Task to carry out> Make an exact copy of all the entries below, with the pictures left out.

Stored records>
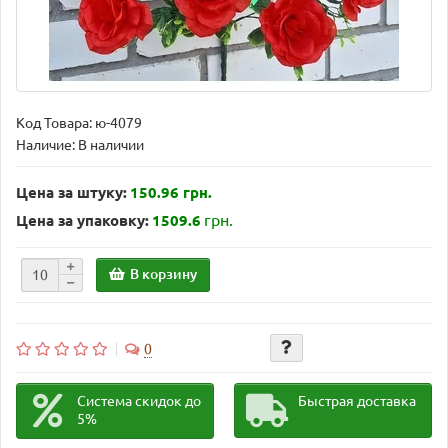
Код Товара:
ю-4079
Наличие: В наличии
Цена за штуку:
150.96 грн.
грн.
Цена за упаковку:
1509.6
В корзину
0
Система скидок до
Быстрая доставка
5%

Answer section>
Код Товара:
ю-4079
Наличие: В наличии
Цена за штуку:
150.96 грн.
грн.
Цена за упаковку:
1509.6
В корзину
0
Система скидок до
Быстрая доставка
5%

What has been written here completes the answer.